Para pengelola negara ini seharusnya mulai sungguh-sungguh memperhatikan tumbuh pesatnya paham
yang telah menjadi gerakan radikal bersifat global tersebut. Paham ini, hebatnya, telah mengalahkan
semangat Islam yang cinta damai dan memiliki kasih sayang terhadap seluruh umat manusia, yang
menjadi ciri kalangan Islam moderat yang dimotori NU, Muhammadiyah dan kalangan intelektual
Islam. Hebatnya lagi, semangat membela agama secara berlebihan, beberapa tahun terakhir ini telah
ditangkap dan dimanfaatkan (dengan baik) oleh beberapa partai hingga LSM berbasis Islam untuk
memperluas simpatisannya. Yang paling merisaukan, paham tersebut telah menisbikan Indonesia
sebagai tanah air dan bangsa. Dampak lain yang sangat-sangat mengganggu kegiatan masyarakat
adalah dijadikannya wilayah Indonesia sebagai salah satu palagan peperangan paham ini dalam melawan
musuh besar mereka.

Jaringan Internasional

Di lain pihak, aparat yang berwenang di Indonesia, memandang masalah terorisme dalam skala sempit.
Setiap kali teror terjadi di teritori Indonesia, skenario utama adalah teror itu dikaitkan dengan JI dan atau
sempalannya.
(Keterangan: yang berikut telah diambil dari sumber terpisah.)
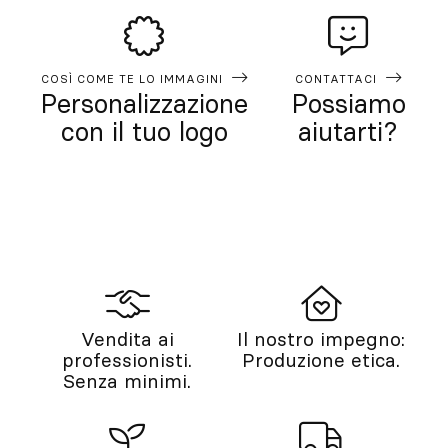
COSÌ COME TE LO IMMAGINI
CONTATTACI
Personalizzazione
Possiamo
con il tuo logo
aiutarti?
Vendita ai
Il nostro impegno:
professionisti.
Produzione etica.
Senza minimi.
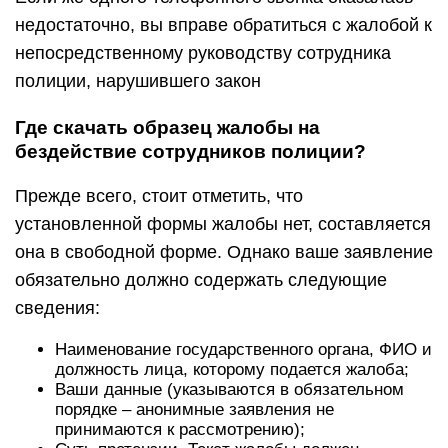
недостаточно, вы вправе обратиться с жалобой к
непосредственному руководству сотрудника
полиции, нарушившего закон
Где скачать образец жалобы на
бездействие сотрудников полиции?
Прежде всего, стоит отметить, что
установленной формы жалобы нет, составляется
она в свободной форме. Однако ваше заявление
обязательно должно содержать следующие
сведения:
Наименование государственного органа, ФИО и
должность лица, которому подается жалоба;
Ваши данные (указываются в обязательном
порядке – анонимные заявления не
принимаются к рассмотрению);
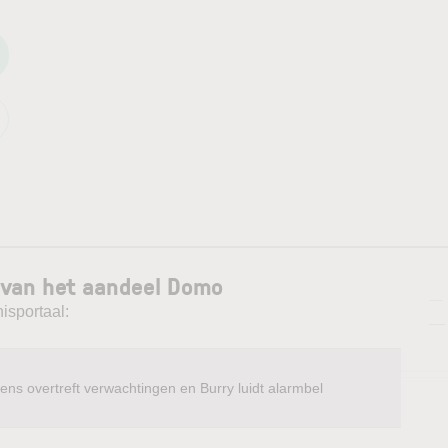
 van het aandeel Domo
—
isportaal:
—
ens overtreft verwachtingen en Burry luidt alarmbel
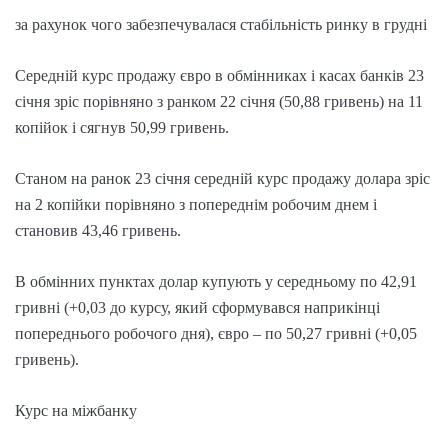
за рахунок чого забезпечувалася стабільність ринку в грудні
Середній курс продажу євро в обмінниках і касах банків 23
січня зріс порівняно з ранком 22 січня (50,88 гривень) на 11
копійок і сягнув 50,99 гривень.
Станом на ранок 23 січня середній курс продажу долара зріс
на 2 копійки порівняно з попереднім робочим днем і
становив 43,46 гривень.
В обмінних пунктах долар купують у середньому по 42,91
гривні (+0,03 до курсу, який сформувався наприкінці
попереднього робочого дня), євро – по 50,27 гривні (+0,05
гривень).
Курс на міжбанку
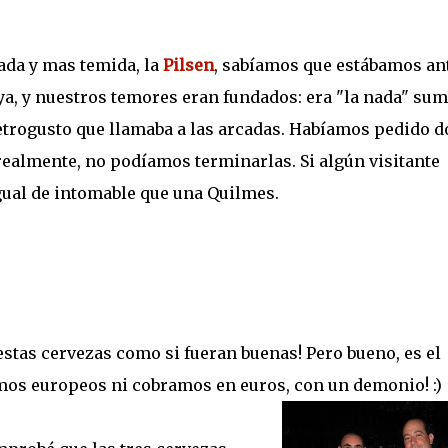
ada y mas temida, la
Pilsen
, sabíamos que estábamos an
a, y nuestros temores eran fundados: era "la nada" su
etrogusto que llamaba a las arcadas. Habíamos pedido d
 realmente, no podíamos terminarlas. Si algún visitante
igual de intomable que una Quilmes.
tas cervezas como si fueran buenas! Pero bueno, es el
somos europeos ni cobramos en euros, con un demonio! :)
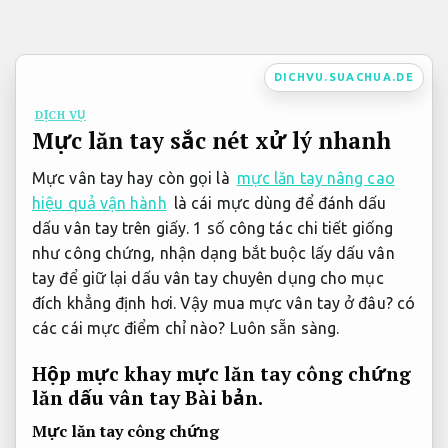
Bỏ
qua
nội
DICHVU.SUACHUA.DE
dung
DỊCH VỤ
Mực lăn tay sắc nét xử lý nhanh
Mực vân tay hay còn gọi là
mực lăn tay nâng cao
hiệu quả vận hành
là cái mực dùng để đánh dấu
dấu vân tay trên giấy. 1 số công tác chi tiết giống
như công chứng, nhận dạng bắt buộc lấy dấu vân
tay để giữ lại dấu vân tay chuyên dụng cho mục
đích khẳng định hơi. Vậy mua mực vân tay ở đâu? có
các cái mực điểm chỉ nào?
Luôn sẵn sàng.
Hộp mực khay mực lăn tay công chứng
lăn dấu vân tay
Bài bản.
Mực lăn tay công chứng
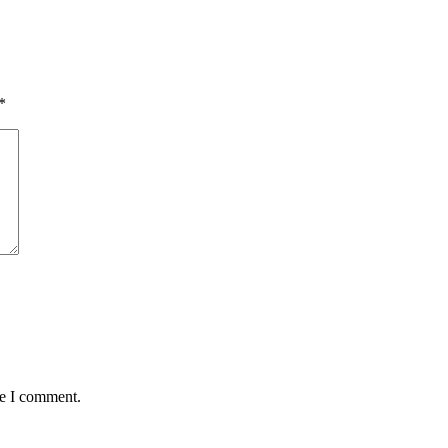
*
me I comment.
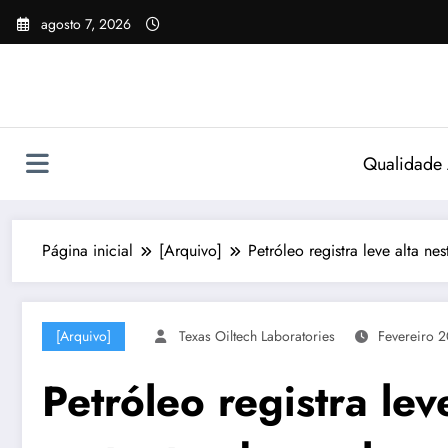
Pular
agosto 7, 2026
para
o
conteúdo
Qualidade
Página inicial
[Arquivo]
Petróleo registra leve alta n
[Arquivo]
Texas Oiltech Laboratories
Fevereiro 
Petróleo registra lev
Mereka tidak atau sedikit sekali mengaitkan teror di sini dengan (kemungkinan) strategi
teror global. Padahal, pengakuan Amrozi cs dalam sidang menyatakan, aksi mereka adalah pembalasan
terhadap kezaliman AS di Afghanistan. Dalam kaitan eksekusi mati terhadap Amrozi cs pun, orang
kedua dalam jajaran Al Qaeda, Ayman al-Zawahiri dalam video yang dirilis As-Shahab Media, memuji
Amrozi cs sebagai “Pahlawan Islam” (baca: “Antara London-Bali dan Jakarta”, Maruli Tobing,
Kompas Minggu, 02/08/2009 – referensi tambahan penulis).

Ketika teror bom sungguh-sungguh mengancam kehidupan normal di negeri ini, anehnya, tidak satupun
tokoh partai dan pendekar-pendekar Islam yang sering muncul di televisi mengutuk perbuatan keji tak
berperikemanusiaan di hotel JW Marriot dan Ritz Carlton 17 Juli lalu itu. Sudah seharusnya tokoh-tokoh
yang setiap hari berhubungan langsung dengan kehidupan sehari-hari rakyat ikut cawe-cawe membantu
aparat keamanan dalam membongkar kejahatan teror, serta meluruskan jalan pikiran penganut paham
sektarian global yang tidak menguntungkan ketertiban dan kedamaian negeri ini serta mengancam
semangat kebangsaan kita. Telah terjadi gerakan pembiaran terhadap terorisme. Masih membahagiakan,
tokoh Islam moderat KH Hasyim Muzadi (NU) dan Din Syamsudin (Muhammadiyah), memotori Doa
Bersama Tokoh-tokoh Agama, Senin 20/07/09 di Jakarta. Teman-teman yang budiman, tokoh-tokoh
yang berat hati mengutuk terorisme (dan lebih suka mengikuti ‘trend pasar’, yakni menjual isu
Palestina, Irak, Afghanistan atas nama agama), bisa jadi akan duduk dalam kabinet mendatang.